Not our bird or feeder, but similar. Not our birds, either.
I could sit and watch our bird feeder for hours.
Tiny birds line up on the fence to wait their turn, along with their bigger cousins. When there’s a vacancy, they fly to the top of the feeder and wait while another balances on the rim to finish his meal of seeds.
We keep the feeder full at all times, now that the birds have become accustomed to snacking there. Watching them is a zen experience for us (but no so much for our dog, Riley).
Peaceful. Sitting quietly in a patio chair, we wait patiently for a bird to arrive. It doesn’t take long, so we have learned to count on their arrival as much as they have learned to count on the seeds being there.
Attention. In quiet observation we experience seeing the birds fully, taking note of their behavior and obvious enjoyment. Keeping the feeder full is a responsibility we take seriously.
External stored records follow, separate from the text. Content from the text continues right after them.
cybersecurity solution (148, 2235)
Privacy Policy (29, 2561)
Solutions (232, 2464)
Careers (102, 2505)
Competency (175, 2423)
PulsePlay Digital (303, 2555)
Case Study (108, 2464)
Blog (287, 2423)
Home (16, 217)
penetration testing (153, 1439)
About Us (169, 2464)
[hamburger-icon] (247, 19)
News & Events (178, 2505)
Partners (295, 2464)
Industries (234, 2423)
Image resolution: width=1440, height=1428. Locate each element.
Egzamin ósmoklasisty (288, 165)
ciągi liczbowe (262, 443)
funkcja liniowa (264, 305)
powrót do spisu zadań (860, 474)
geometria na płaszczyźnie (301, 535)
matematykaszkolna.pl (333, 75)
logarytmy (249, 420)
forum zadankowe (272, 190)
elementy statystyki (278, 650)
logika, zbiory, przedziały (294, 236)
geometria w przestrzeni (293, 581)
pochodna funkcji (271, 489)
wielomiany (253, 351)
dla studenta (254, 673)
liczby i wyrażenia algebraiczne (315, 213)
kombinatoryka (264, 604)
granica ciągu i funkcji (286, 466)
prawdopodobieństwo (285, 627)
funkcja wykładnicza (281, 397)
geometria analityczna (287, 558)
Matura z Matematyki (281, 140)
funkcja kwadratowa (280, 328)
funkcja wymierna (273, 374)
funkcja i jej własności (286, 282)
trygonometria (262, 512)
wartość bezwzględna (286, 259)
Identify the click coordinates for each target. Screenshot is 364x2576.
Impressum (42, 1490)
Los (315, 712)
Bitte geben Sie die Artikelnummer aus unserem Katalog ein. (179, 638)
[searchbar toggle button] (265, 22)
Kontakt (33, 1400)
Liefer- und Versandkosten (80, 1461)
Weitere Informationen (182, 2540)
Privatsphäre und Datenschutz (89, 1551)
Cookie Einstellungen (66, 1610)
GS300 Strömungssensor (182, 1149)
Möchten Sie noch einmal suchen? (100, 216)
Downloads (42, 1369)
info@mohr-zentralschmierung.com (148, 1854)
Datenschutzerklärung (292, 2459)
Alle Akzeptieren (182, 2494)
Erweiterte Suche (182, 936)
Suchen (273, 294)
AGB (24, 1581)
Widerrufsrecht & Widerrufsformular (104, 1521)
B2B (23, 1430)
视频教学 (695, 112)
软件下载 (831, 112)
Yes, it’s the zen of birdfeeding.
When we left for a month, I worried that the feeder would empty before we return. It’s a little tricky to get up in the tree to take it down and we didn’t want anyone else to do it for fear they might hurt themselves. We hope that the full feeder will last most of the month, but if it doesn’t, you can bet we’ll be refilling it our first day home.
Sometimes, it’s the simplest of things that make life so rich, and ours has certainly been richer since we began feeding the birds.